Local polarization vector fields calculated using the linear approximation first noted by Resta [48]. Atom coloring is shared with Fig. 1 but O is removed for clarity. (a) At the DC of the pristine film. The Pb site in the grey box is used in the scale bar positioned below (d). (b) At the DC of the $d=1{\parallel }^{\mathrm{DC}}$ film. The purple dashed box is discussed in the text. (c) At the DW of the pristine film. (d) At the DW of the $d=1{\parallel }^{\mathrm{DW}}$ film.

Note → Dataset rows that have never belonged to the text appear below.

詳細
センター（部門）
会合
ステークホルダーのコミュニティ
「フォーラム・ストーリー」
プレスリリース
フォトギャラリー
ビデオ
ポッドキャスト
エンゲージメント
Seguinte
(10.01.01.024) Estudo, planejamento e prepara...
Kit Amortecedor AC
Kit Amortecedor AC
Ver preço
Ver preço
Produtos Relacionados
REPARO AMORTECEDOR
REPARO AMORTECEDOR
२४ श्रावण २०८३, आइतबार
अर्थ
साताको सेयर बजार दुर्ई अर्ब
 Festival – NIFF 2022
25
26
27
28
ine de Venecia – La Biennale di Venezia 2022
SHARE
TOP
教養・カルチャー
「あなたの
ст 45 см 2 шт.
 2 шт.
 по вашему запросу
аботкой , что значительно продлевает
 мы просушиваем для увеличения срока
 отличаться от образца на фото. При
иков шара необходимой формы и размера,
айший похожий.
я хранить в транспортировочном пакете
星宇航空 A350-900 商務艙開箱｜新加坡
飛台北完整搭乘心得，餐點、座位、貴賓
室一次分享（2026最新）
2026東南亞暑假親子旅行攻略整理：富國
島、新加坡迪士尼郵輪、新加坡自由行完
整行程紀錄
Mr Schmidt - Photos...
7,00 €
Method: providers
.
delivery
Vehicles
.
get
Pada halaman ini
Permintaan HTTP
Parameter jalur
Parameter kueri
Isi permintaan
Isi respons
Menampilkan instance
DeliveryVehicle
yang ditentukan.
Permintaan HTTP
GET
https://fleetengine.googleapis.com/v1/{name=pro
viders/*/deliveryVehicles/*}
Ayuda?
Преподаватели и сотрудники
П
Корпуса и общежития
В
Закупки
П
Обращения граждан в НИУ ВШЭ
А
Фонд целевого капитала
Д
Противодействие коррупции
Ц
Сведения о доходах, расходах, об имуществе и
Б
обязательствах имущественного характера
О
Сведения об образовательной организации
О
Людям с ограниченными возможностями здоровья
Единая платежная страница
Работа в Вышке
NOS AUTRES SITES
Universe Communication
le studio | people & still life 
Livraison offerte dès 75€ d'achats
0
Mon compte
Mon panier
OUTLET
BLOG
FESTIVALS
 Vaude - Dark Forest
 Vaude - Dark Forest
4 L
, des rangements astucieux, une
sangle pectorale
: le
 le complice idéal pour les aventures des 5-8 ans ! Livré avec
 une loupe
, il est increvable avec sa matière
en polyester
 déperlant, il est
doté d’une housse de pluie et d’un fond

The orange dashed box is discussed in the text. (e) A single polar vortex of the $d=2\perp +\mathrm{AFD}$ film from the region colored on (f). (g),(h) depict strings of Ti-centered local polarizations along the [010] direction from the color-matched dashed circles on (e).

Figure 3

Out-of-plane surface strain ${\epsilon }_{33}^{\mathrm{surf}}$ along [100] for (a) the $d=1$, ${\parallel }_{4\mathrm{\Lambda }}^{\mathrm{DC}}$ film and (b) the $d=1$, ${\parallel }_{4\mathrm{\Lambda }}^{\mathrm{DW}}$ film. Pristine film strain is shown for means of comparison. Up domains are colored light grey, down domains are colored a darker grey and the trench site is colored in red.